Ever since I wrote my column claiming that I was probably the only person without a smart phone, I've had quite a few people try to persuade me that I need to get an iPhone or a Blackberry.
No offense to any of them, but I haven't yet discovered a good reason why I need an iPhone. I think I'm eligible for a new phone in February. And I have no intention of buying an iPhone then, either. Unless, of course, some of you who want me to have an iPhone want to buy it for me.
See, I like to do things old school. For example, the only thing I use my phone for is to wake up in the morning, call people or text them.

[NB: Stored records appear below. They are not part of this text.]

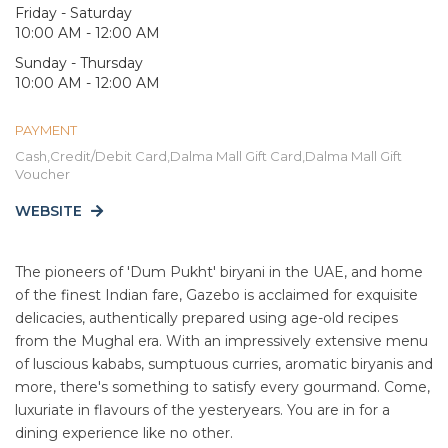
Friday - Saturday
10:00 AM - 12:00 AM
Sunday - Thursday
10:00 AM - 12:00 AM
PAYMENT
Cash,Credit/Debit Card,Dalma Mall Gift Card,Dalma Mall Gift
Voucher
WEBSITE
The pioneers of 'Dum Pukht' biryani in the UAE, and home
of the finest Indian fare, Gazebo is acclaimed for exquisite
delicacies, authentically prepared using age-old recipes
from the Mughal era. With an impressively extensive menu
of luscious kababs, sumptuous curries, aromatic biryanis and
more, there's something to satisfy every gourmand. Come,
luxuriate in flavours of the yesteryears. You are in for a
dining experience like no other.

I also do a lot of research when I'm not working, and I compile a ton of notes. But I would much rather compile them on paper rather than type them into a computer.
And, this is a given, but I would much rather read a physical copy of the newspaper or a book rather than online.
My reason? Doing everything old-school helps me retain information better. It helps me focus better. And, it's a much better experience.
For example, let's say I'm reading a book on my computer. The possibilities for distractions are endless. If you're on the PC, you've probably got your e-mail up in another window, and Facebook or Pinterest in another. Knowing today's society, you're probably checking it every five minutes, or at least you've got the sounds activated on it so that as soon as someone messages you or posts something, you're compelled to go check it. So just when you're getting into a rhythm, boom — it's gone.
Another reason I like to do things old-school? It appeals to more senses. If you're reading a book on a computer, for example, you're just looking at it. If you have the actual book in your hand, though, you not only see it, but you can feel the pages, and sometimes, you can even smell the pages (the older the book, the better the smell!). Hearing the pages turn is also a fun sound (though I certainly wouldn't recommend tasting the pages, unless you'd like to experience a trip to the ER or at least a real bad stomachache).
In my short life, I've found that the more I can experience something (in other words, the more senses involved), the more I can remember. The more senses that are involved, the more I'm focused. This is why I've always been an advocate for allowing our teachers to have some freedom in what, and how, they teach. If they're just staring at a screen or having to listen to a professor lecture, they're not going to be as interested or involved as if that professor relayed that information through hands-on activities. But that's another discussion for another day.
Page 2 of 2 - I like sitting in a comfy chair with a good book, or having a pen in my hand while I'm taking notes. I don't like to become reliant on computers, because there's always room for something to go wrong, like a file becomes corrupt or the hard drive will implode. With the physical copy of a book, or a binder full of notes, if you take care of it and store it properly...well, let's just say I've never seen a binder of notes blow up in my face. There's always the unexpected, but again, if you know what to do, they'll stick around for a while.
Computers might be quicker to get things done, sure. But quicker doesn't always mean better.
In the meantime, I'll stick to my binder full of notes and hard copies of books. And until someone forces me to get these "smart" phones — and by that, I mean physically puts one in my hand — I'll stick to my regular little cell phone. It does its purpose quite well, thank you very much. In fact, I'd be willing to bet it's more reliable than your "smart" phone anyhow.